BÖLÜM 2: NEO-LİBERAL SÜREÇTE AKADEMİSYENİN ÇALIŞMA

2.4. Değişen Akademisyen Modeli: Hizmet Sektöründe Beyaz Yakalı Bir Profesyonel

Profesyonel

Üniversite, “araştırma, eğitim, öğretim ve kültürel dönüşüm” fonksiyonlarından meydana gelmektedir. Bu fonksiyonlar, geniş anlamda araştırmacı/bilim adamı, öğretmen, eğitimci ve entelektüellerin yüklendikleri rollere karşılık gelmektedir ve farklı türdeki üniversiteler, bu dörtlü fonksiyonun kombinasyonlarının yansımasıdır (Delanty, 2004: 244). Bir başka ifadeyle, akademisyenlerin mesleği icra etme biçimleri de üniversitenin işlevlerini ve rollerini tanımlayan parametreler arasındadır. Ancak günümüz kurumsal yapıları, mesleğin doğasına ait çalışma düzenleri başta olmak üzere akademisyenin kimlik özelliklerine uzanan geniş bir anlam düzeyinde, akademik mesleğin dönüşümüne sebep olan dışsal baskı mekanizmalarını kullanarak, mesleğin çözülümüne neden olmaktadırlar.

114

Akademik emek sürecinin55 (eğitim, araştırma, yönetim gibi) proleterleşme bağlamında daha yoğun olarak tartışılmasının nedeni, üniversitenin yaşadığı dönüşümle birlikte, akademisyenlerin, denetim altında tutulması gereken bir çalışan olarak metalaştırılan bir sürecin nesnesi haline gelmesi ve bu durumun sistem tarafından sürekli normalleştirilmesi ve pekiştirilmesidir (Willmott, 1995). Bu normalleştirme, hem üniversitelerin yönetim uygulamaları hem de makro anlamda birimlerin politikaları ile gerçekleşmektedir.

Bugün tüm dünyaya yayılmış, standartlaştırma amacındaki kurum ve kuruluşlar, koydukları kriterler ile akademisyenlerin çalışma hayatını biçimlendirmektedirler. Bu yolla sunulan yönetimcilik prensiplerini, kalite ve verimlilik hedefleri çerçevesinde uygulayan üniversiteler, akademisyenlerden performans raporları hazırlamalarını beklemekte, araştırma ve yayınlarının giderek uluslararası ölçekte olması hedefini güçlendirmektedir. Beklenen performans düzeyleri, üniversitenin ve hatta ulusun rekabetine katkıda bulunmak ile ilişkilendirilmektedir. Bu durumda, akademik çalışmanın tarihsel gelişimine aykırı olarak, akademisyenlerin eğitim-araştırma yönelimleri için söz sahibi olacakları alanlar ortadan kaldırılmaktadır.

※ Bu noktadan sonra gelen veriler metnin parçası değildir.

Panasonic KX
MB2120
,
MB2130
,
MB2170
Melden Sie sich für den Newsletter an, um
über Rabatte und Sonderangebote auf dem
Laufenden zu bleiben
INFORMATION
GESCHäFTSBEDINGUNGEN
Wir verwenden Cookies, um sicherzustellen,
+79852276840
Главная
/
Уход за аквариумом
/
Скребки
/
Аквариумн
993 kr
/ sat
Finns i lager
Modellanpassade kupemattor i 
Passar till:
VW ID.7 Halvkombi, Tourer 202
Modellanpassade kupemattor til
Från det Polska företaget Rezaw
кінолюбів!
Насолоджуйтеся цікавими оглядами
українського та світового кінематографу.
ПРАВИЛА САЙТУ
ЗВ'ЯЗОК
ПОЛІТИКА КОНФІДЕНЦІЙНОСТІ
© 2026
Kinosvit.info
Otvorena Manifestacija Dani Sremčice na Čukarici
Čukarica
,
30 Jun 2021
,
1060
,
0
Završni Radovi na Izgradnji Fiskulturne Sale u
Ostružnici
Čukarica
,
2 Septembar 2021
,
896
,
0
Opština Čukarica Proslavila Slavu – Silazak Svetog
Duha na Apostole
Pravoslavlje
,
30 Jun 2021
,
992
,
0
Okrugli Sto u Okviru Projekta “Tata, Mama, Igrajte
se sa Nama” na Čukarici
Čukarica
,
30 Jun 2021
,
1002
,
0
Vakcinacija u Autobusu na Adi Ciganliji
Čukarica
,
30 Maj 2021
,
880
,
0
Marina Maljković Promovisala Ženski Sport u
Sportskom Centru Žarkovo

Toplumsal fayda merkezli şekillenen projeler, ulusların gelişmişlik seviyesine katkı yaparken, üniversitelerin de sıralamasını yükseltmekte; ancak akademinin yapısına zarar vermektedir. Buna neden olan gelişmelerden biri, finansman kaynaklarının azalması ve kurumların büyümesine bağlı olarak akademik politika üretmenin, departmanlardan merkeze doğru kaymasıdır (Henkel, 2005a: 163). Oluşan bu yeni yapı, merkez yönetimi, “holding şirketleri” gibi kendi içlerinde güçlü ancak, aralarında gevşek bağlar olan birimlerden oluşan bir yapılanmaya benzemiştir (Becher ve Kogan, 1980). Bu

şekilde, “üniversite” adına verilecek kararların merkezde toplanması, merkezin, sıkıştıran hükümet politikaları ve yoğun piyasa baskıları sonucunda, dahili yapının ihtiyaçlarından ziyade, fonların ve kaynak aktarımının geldiği dış çevre koşullarının ihtiyaçlarına göre karar vermesi ile sonuçlanmaktadır.

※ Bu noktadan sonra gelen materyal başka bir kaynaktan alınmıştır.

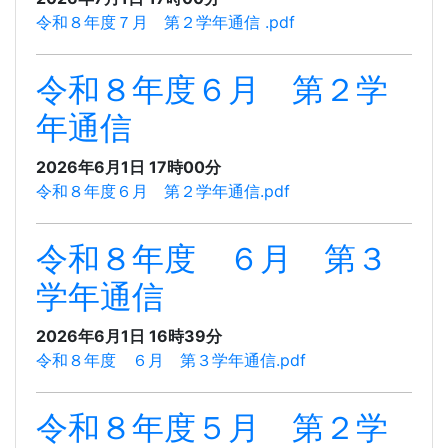
令和８年度７月 第２学年通信 .pdf
令和８年度６月 第２学
年通信
2026年6月1日 17時00分
令和８年度６月 第２学年通信.pdf
令和８年度 ６月 第３
学年通信
2026年6月1日 16時39分
令和８年度 ６月 第３学年通信.pdf
令和８年度５月 第２学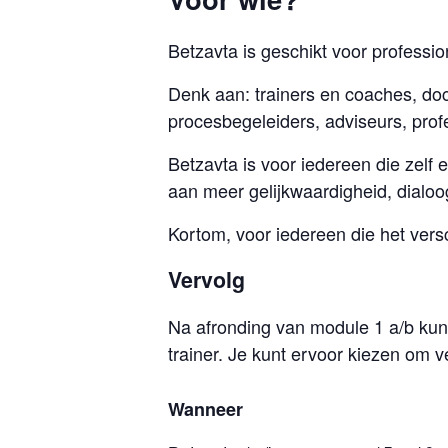
Betzavta is geschikt voor professi
Denk aan: trainers en coaches, do
procesbegeleiders, adviseurs, profe
Betzavta is voor iedereen die zelf
aan meer gelijkwaardigheid, dialo
Kortom, voor iedereen die het vers
Vervolg
Na afronding van module 1 a/b kun 
trainer. Je kunt ervoor kiezen om v
Wanneer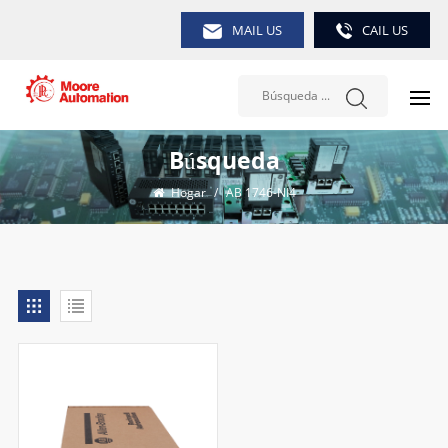
MAIL US
CAIL US
Búsqueda
Hogar
/
AB 1746-NI4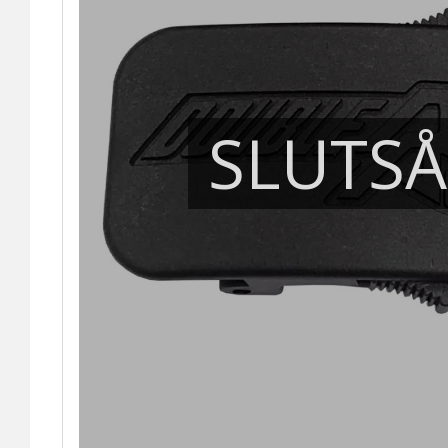
SLUTS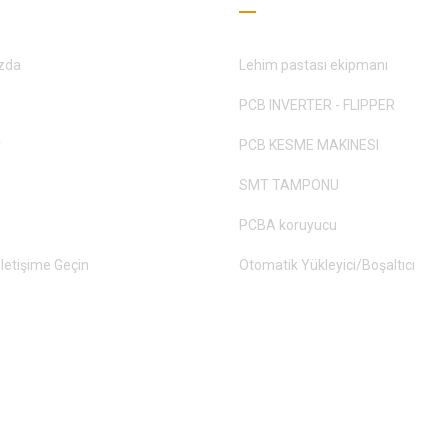
zda
Lehim pastası ekipmanı
PCB INVERTER - FLIPPER
r
PCB KESME MAKINESI
SMT TAMPONU
PCBA koruyucu
İletişime Geçin
Otomatik Yükleyici/Boşaltıcı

55 Akademisyenlerin hangi toplumsal sınıf grubunda olduğu, emek sürecini inceleyen eleştirel gelenek içinde tartışmalı bir husustur. Marksistler, akademisyenleri emeklerinin sahibi olmadıkları için onları “bir çalışan sınıf” olarak kabul ederken, neo-Marksistler, akademisyenleri emeğine sahip olmadığı gibi, emeğinin ürününe de somut olarak ulaşamayan, sadece bir parçasının aracı olan profesyoneller (Braverman, 1974) olarak, Wright’ın “yeni bir sınıf” iddiasını takip ederler.

115

Neo-liberalizmin, akademisyenleri etkilemesi, sürecin olağan bir sonucu olarak görülmelidir. Tüm kurumları yeni bir yönetim anlayışıyla saran bu projenin, üniversiteyi de diğer örgütlenmelere benzer kılması, kaçınılmaz bir süreçtir. Şirketlere göre gecikmiş bir şekilde yaşanmakta olan bu sürecin bazı sonuçları, şirket yönetimi bakış açısıyla, çok daha net olarak görülebilmektedir.

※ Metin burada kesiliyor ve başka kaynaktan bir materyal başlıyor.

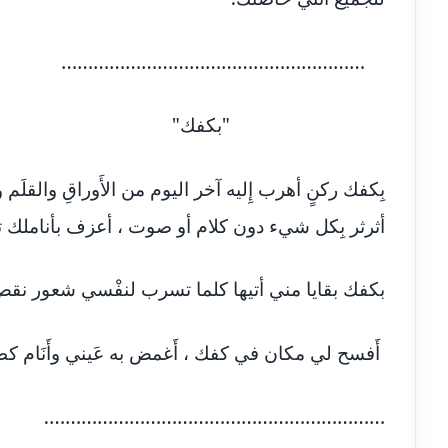
…………………………………………………
"بكفك"
بِكفك ركنٍ أهرب إِليه آخر اليوم من الأَوراقِ والقلَم
أثرثر بِكل شيء دون كلام أو صوت ، أعزف بأناملك تر
بكفك بقايا مني أتيها كلما تسرب لنفْسي شعور نقص
أَفسح لي مكان في كفك ، أَغمض به عَيني وأَنَام كطف
……………………………………………………….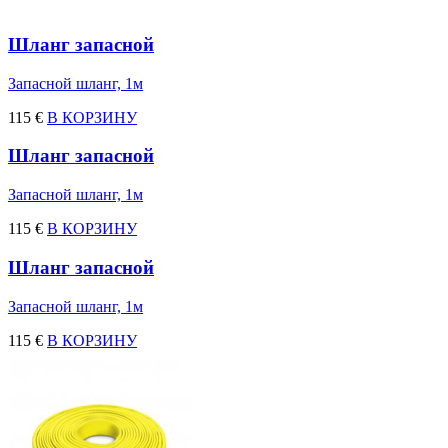
Шланг запасной
Запасной шланг, 1м
115 €
В КОРЗИНУ
Шланг запасной
Запасной шланг, 1м
115 €
В КОРЗИНУ
Шланг запасной
Запасной шланг, 1м
115 €
В КОРЗИНУ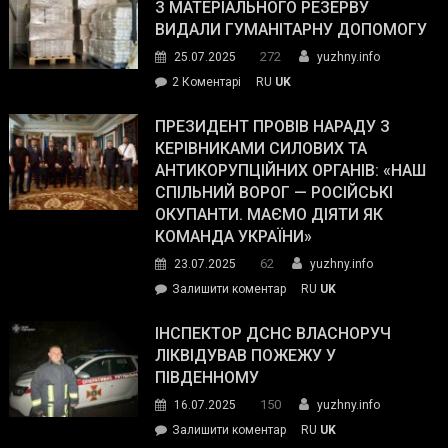
симпатії
З МАТЕРІАЛЬНОГО РЕЗЕРВУ
виборців
ВИДАЛИ ГУМАНІТАРНУ ДОПОМОГУ
Трампа
272
25.07.2025
yuzhny.info
–
до
2 Коментарі
RU
UK
The
У
Wall
Південному
ПРЕЗИДЕНТ ПРОВІВ НАРАДУ З
Street
працівникам
КЕРІВНИКАМИ СИЛОВИХ ТА
Journal.
ОПЗ
АНТИКОРУПЦІЙНИХ ОРГАНІВ: «НАШ
з
СПІЛЬНИЙ ВОРОГ — РОСІЙСЬКІ
матеріального
ОКУПАНТИ. МАЄМО ДІЯТИ ЯК
резерву
КОМАНДА УКРАЇНИ»
видали
62
23.07.2025
yuzhny.info
гуманітарну
on
Залишити коментар
RU
UK
допомогу
Президент
провів
ІНСПЕКТОР ДСНС ВЛАСНОРУЧ
нараду
ЛІКВІДУВАВ ПОЖЕЖУ У
з
ПІВДЕННОМУ
керівниками
150
16.07.2025
yuzhny.info
силових
on
Залишити коментар
RU
UK
та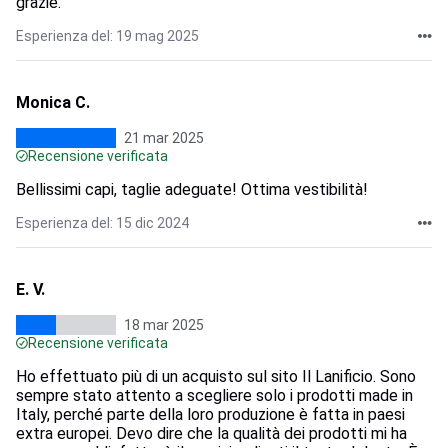
grazie.
Esperienza del: 19 mag 2025
Monica C.
21 mar 2025
Recensione verificata
Bellissimi capi, taglie adeguate! Ottima vestibilità!
Esperienza del: 15 dic 2024
E. V.
18 mar 2025
Recensione verificata
Ho effettuato più di un acquisto sul sito Il Lanificio. Sono
sempre stato attento a scegliere solo i prodotti made in
Italy, perché parte della loro produzione è fatta in paesi
extra europei. Devo dire che la qualità dei prodotti mi ha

Örneğin, kurum yöneticilerinin, özellikle rektörlerin birer şirket yöneticisi gibi analiz yapmaları, rektörleri, stratejik bağlantılar ve önemli yatırımlar toplayan kişiler haline çevirmiştir. Yönetimlerin, vizyonlarını, şirketin varlığını sürdürmesi gibi yegane bir amaç etrafında şekillendirmesi, istihdam edilen çalışanların performanslarını yükseltmek için koşulların iyileştirmesi, liderlerin yazılı ve sözlü bildirgeleri haline gelmiştir. Yönetimin akademik çalışanlarına bakışı, performans kriterlerini yerine getiren ve bu nedenle diğerlerinden “nitelikli” bir seçimle ayrılan akademisyenlerin çokluğu ile övünen, onların işlerini daha profesyonel yapmaları için teknolojik yenilikleri satın alınmaktan kaçınmayan ve sahip oldukları entelektüel sermayenin kıymetini bildiklerini ilan eden yönetimcilik bakış açısıdır. Ancak, ulusal ya da uluslararası kriterlere uygun yayın yapma ya da piyasaya katkı sunar nitelikte bilgi üretme konusunda olan bu çaba, yönetimin, büyük oranda, kontrolcü ve yaptırımcı tutum alması yönünde cereyan etmektedir.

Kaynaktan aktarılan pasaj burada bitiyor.